Below, let’s look at some core design points.

● Unitized routing

The client request carries the label and is routed to the unitized gateway, and the gateway calculates the target unit based on the label. TSF will identify whether the call is within a unit or across units, and then forward the request to the corresponding unit. The calling order for the same service is: first call within the unit, then call the center, and finally call the center in the same city.

●Unit grayscale

The above is the main process of unitized routing. Next, let’s look at the implementation of unit grayscale. In the standard microservice architecture, grayscale release mainly relies on framework capabilities. Through version isolation between applications, traffic can be sent to designated application version clusters according to version tags. Through traffic proportion control, a part of the requests in the production traffic can be processed by the grayscale application cluster.

In a unitized scenario, you can first set 1-2 grayscale units, and then clarify the grayscale dimensions. For example, common ones include specifying customer number or customer label grayscale, etc. Before the gateway performs unit routing calculation, the grayscale table is queried first. If the requested feature matches the grayscale rule, it is routed directly according to the unit defined in the table and forwarded to the corresponding grayscale unit to complete the unit grayscale.

● Unitized disaster recovery

Next, let’s look at unitized disaster recovery.

In a remote multi-active scenario, when a unit fails, the traffic of the unit needs to be switched to other units as soon as possible to ensure service continuity. You can configure the mutual backup unit table during architecture planning to establish the mutual backup relationship between units. When one of the units fails, routing is adjusted by updating the status and directing traffic to the backup unit. When a switchover occurs, the database will adjust the copy under the standby unit to the primary copy to provide services.

For example, as shown in this picture, when unit 1 fails, the traffic of unit 1 is deactivated, and the mutual backup unit information corresponding to unit 1 is obtained (unit 5). It waits for the master/standby switchover of the database to be completed, updates the global route, and forwards the traffic.

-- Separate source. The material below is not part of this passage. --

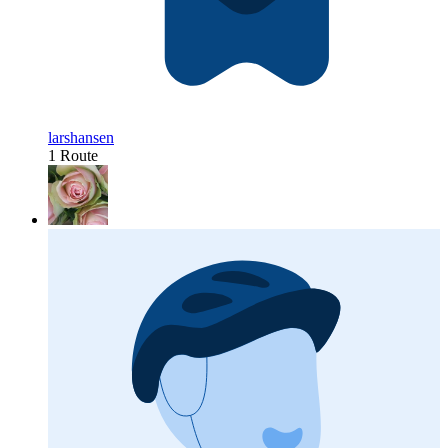
larshansen
1 Route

Go to Unit 5. At this time, in addition to carrying its own business traffic, unit 5 also carries the business traffic of unit 1. When unit 1 recovers from the fault, the gateway layer routing is adjusted to unit 1 through switchback. In this way, unit switching and switchback during disaster recovery are completed.

Summarize

This article starts with unitization. It first introduces the concept and value of unitization, as well as Tencent's overall solution for unitization. Then it focused on the field of microservices, introduced Tencent's microservice platform TSF and TSF's product capabilities to support unitization, and focused on the three core scenarios of unit routing, unit grayscale and disaster recovery switching.

Riding on the horse to gallop, come to me, Daofu, to lead the way. The upgrade of the remote multi-active unit capability of Tencent Cloud microservice platform TSF is only a small step in product development. The microservices team hopes to polish the product better in the future to meet more customer needs.